_Exercise_. Among the lines of the material, copy those that hold the string "logo".

_Given data_.
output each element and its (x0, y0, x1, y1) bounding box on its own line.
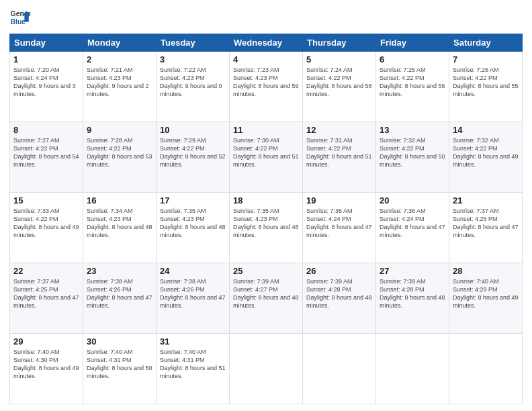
day-number: 23 (87, 266, 152, 276)
day-number: 9 (87, 125, 152, 135)
cell-info: Sunrise: 7:39 AMSunset: 4:28 PMDaylight:… (380, 278, 445, 309)
day-number: 29 (13, 336, 79, 347)
calendar-cell: 6Sunrise: 7:25 AMSunset: 4:22 PMDaylight… (376, 52, 449, 122)
weekday-header: Saturday (449, 34, 523, 52)
calendar-cell (303, 334, 376, 404)
calendar-cell: 9Sunrise: 7:28 AMSunset: 4:22 PMDaylight… (83, 122, 157, 193)
cell-info: Sunrise: 7:32 AMSunset: 4:22 PMDaylight:… (380, 137, 445, 168)
day-number: 28 (453, 266, 519, 276)
day-number: 31 (160, 336, 226, 347)
cell-info: Sunrise: 7:25 AMSunset: 4:22 PMDaylight:… (380, 66, 445, 97)
weekday-header: Sunday (10, 34, 83, 52)
calendar-week-row: 22Sunrise: 7:37 AMSunset: 4:25 PMDayligh… (10, 263, 523, 334)
calendar-cell: 18Sunrise: 7:35 AMSunset: 4:23 PMDayligh… (230, 193, 303, 263)
cell-info: Sunrise: 7:40 AMSunset: 4:31 PMDaylight:… (160, 349, 226, 379)
calendar-cell: 5Sunrise: 7:24 AMSunset: 4:22 PMDaylight… (303, 52, 376, 122)
day-number: 30 (87, 336, 152, 347)
day-number: 6 (380, 54, 445, 64)
logo: General Blue (9, 7, 31, 28)
cell-info: Sunrise: 7:39 AMSunset: 4:27 PMDaylight:… (233, 278, 299, 309)
day-number: 27 (380, 266, 445, 276)
calendar-cell: 14Sunrise: 7:32 AMSunset: 4:22 PMDayligh… (449, 122, 523, 193)
day-number: 25 (233, 266, 299, 276)
calendar-week-row: 29Sunrise: 7:40 AMSunset: 4:30 PMDayligh… (10, 334, 523, 404)
cell-info: Sunrise: 7:31 AMSunset: 4:22 PMDaylight:… (306, 137, 372, 168)
cell-info: Sunrise: 7:34 AMSunset: 4:23 PMDaylight:… (87, 208, 152, 238)
day-number: 2 (87, 54, 152, 64)
cell-info: Sunrise: 7:40 AMSunset: 4:29 PMDaylight:… (453, 278, 519, 309)
calendar-cell: 11Sunrise: 7:30 AMSunset: 4:22 PMDayligh… (230, 122, 303, 193)
calendar-cell: 26Sunrise: 7:39 AMSunset: 4:28 PMDayligh… (303, 263, 376, 334)
calendar-cell: 7Sunrise: 7:26 AMSunset: 4:22 PMDaylight… (449, 52, 523, 122)
calendar-cell: 19Sunrise: 7:36 AMSunset: 4:24 PMDayligh… (303, 193, 376, 263)
calendar-cell: 17Sunrise: 7:35 AMSunset: 4:23 PMDayligh… (157, 193, 230, 263)
cell-info: Sunrise: 7:35 AMSunset: 4:23 PMDaylight:… (233, 208, 299, 238)
calendar-cell: 16Sunrise: 7:34 AMSunset: 4:23 PMDayligh… (83, 193, 157, 263)
page: General Blue SundayMondayTuesdayWednesda… (0, 0, 532, 411)
cell-info: Sunrise: 7:35 AMSunset: 4:23 PMDaylight:… (160, 208, 226, 238)
weekday-header: Monday (83, 34, 157, 52)
day-number: 26 (306, 266, 372, 276)
weekday-header: Friday (376, 34, 449, 52)
calendar-cell: 27Sunrise: 7:39 AMSunset: 4:28 PMDayligh… (376, 263, 449, 334)
day-number: 1 (13, 54, 79, 64)
cell-info: Sunrise: 7:36 AMSunset: 4:24 PMDaylight:… (380, 208, 445, 238)
calendar-cell: 3Sunrise: 7:22 AMSunset: 4:23 PMDaylight… (157, 52, 230, 122)
day-number: 12 (306, 125, 372, 135)
cell-info: Sunrise: 7:37 AMSunset: 4:25 PMDaylight:… (13, 278, 79, 309)
day-number: 18 (233, 195, 299, 205)
cell-info: Sunrise: 7:24 AMSunset: 4:22 PMDaylight:… (306, 66, 372, 97)
calendar-cell: 25Sunrise: 7:39 AMSunset: 4:27 PMDayligh… (230, 263, 303, 334)
calendar-week-row: 1Sunrise: 7:20 AMSunset: 4:24 PMDaylight… (10, 52, 523, 122)
day-number: 21 (453, 195, 519, 205)
day-number: 13 (380, 125, 445, 135)
calendar-cell: 29Sunrise: 7:40 AMSunset: 4:30 PMDayligh… (10, 334, 83, 404)
calendar-cell: 15Sunrise: 7:33 AMSunset: 4:22 PMDayligh… (10, 193, 83, 263)
day-number: 22 (13, 266, 79, 276)
day-number: 19 (306, 195, 372, 205)
logo-icon: General Blue (9, 7, 31, 28)
cell-info: Sunrise: 7:22 AMSunset: 4:23 PMDaylight:… (160, 66, 222, 97)
cell-info: Sunrise: 7:29 AMSunset: 4:22 PMDaylight:… (160, 137, 226, 168)
cell-info: Sunrise: 7:40 AMSunset: 4:31 PMDaylight:… (87, 349, 152, 379)
calendar-cell: 1Sunrise: 7:20 AMSunset: 4:24 PMDaylight… (10, 52, 83, 122)
cell-info: Sunrise: 7:23 AMSunset: 4:23 PMDaylight:… (233, 66, 299, 97)
calendar-cell: 4Sunrise: 7:23 AMSunset: 4:23 PMDaylight… (230, 52, 303, 122)
cell-info: Sunrise: 7:26 AMSunset: 4:22 PMDaylight:… (453, 66, 519, 97)
calendar-week-row: 15Sunrise: 7:33 AMSunset: 4:22 PMDayligh… (10, 193, 523, 263)
svg-text:Blue: Blue (11, 18, 26, 26)
day-number: 24 (160, 266, 226, 276)
day-number: 10 (160, 125, 226, 135)
day-number: 11 (233, 125, 299, 135)
day-number: 16 (87, 195, 152, 205)
calendar-cell: 23Sunrise: 7:38 AMSunset: 4:26 PMDayligh… (83, 263, 157, 334)
cell-info: Sunrise: 7:38 AMSunset: 4:26 PMDaylight:… (160, 278, 226, 309)
calendar-cell (376, 334, 449, 404)
weekday-header: Thursday (303, 34, 376, 52)
calendar-week-row: 8Sunrise: 7:27 AMSunset: 4:22 PMDaylight… (10, 122, 523, 193)
cell-info: Sunrise: 7:20 AMSunset: 4:24 PMDaylight:… (13, 66, 76, 97)
cell-info: Sunrise: 7:28 AMSunset: 4:22 PMDaylight:… (87, 137, 152, 168)
weekday-header: Wednesday (230, 34, 303, 52)
calendar-cell (449, 334, 523, 404)
cell-info: Sunrise: 7:40 AMSunset: 4:30 PMDaylight:… (13, 349, 79, 379)
day-number: 20 (380, 195, 445, 205)
day-number: 3 (160, 54, 226, 64)
cell-info: Sunrise: 7:30 AMSunset: 4:22 PMDaylight:… (233, 137, 299, 168)
cell-info: Sunrise: 7:21 AMSunset: 4:23 PMDaylight:… (87, 66, 149, 97)
calendar-cell: 31Sunrise: 7:40 AMSunset: 4:31 PMDayligh… (157, 334, 230, 404)
calendar-header-row: SundayMondayTuesdayWednesdayThursdayFrid… (10, 34, 523, 52)
calendar-cell: 13Sunrise: 7:32 AMSunset: 4:22 PMDayligh… (376, 122, 449, 193)
cell-info: Sunrise: 7:38 AMSunset: 4:26 PMDaylight:… (87, 278, 152, 309)
cell-info: Sunrise: 7:33 AMSunset: 4:22 PMDaylight:… (13, 208, 79, 238)
cell-info: Sunrise: 7:36 AMSunset: 4:24 PMDaylight:… (306, 208, 372, 238)
day-number: 17 (160, 195, 226, 205)
cell-info: Sunrise: 7:39 AMSunset: 4:28 PMDaylight:… (306, 278, 372, 309)
calendar-cell: 8Sunrise: 7:27 AMSunset: 4:22 PMDaylight… (10, 122, 83, 193)
calendar-cell: 22Sunrise: 7:37 AMSunset: 4:25 PMDayligh… (10, 263, 83, 334)
day-number: 8 (13, 125, 79, 135)
calendar-cell: 10Sunrise: 7:29 AMSunset: 4:22 PMDayligh… (157, 122, 230, 193)
calendar-cell: 24Sunrise: 7:38 AMSunset: 4:26 PMDayligh… (157, 263, 230, 334)
day-number: 5 (306, 54, 372, 64)
calendar-cell: 28Sunrise: 7:40 AMSunset: 4:29 PMDayligh… (449, 263, 523, 334)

_Finished exercise_.
logo: General Blue (9, 7, 31, 28)
logo-icon: General Blue (9, 7, 31, 28)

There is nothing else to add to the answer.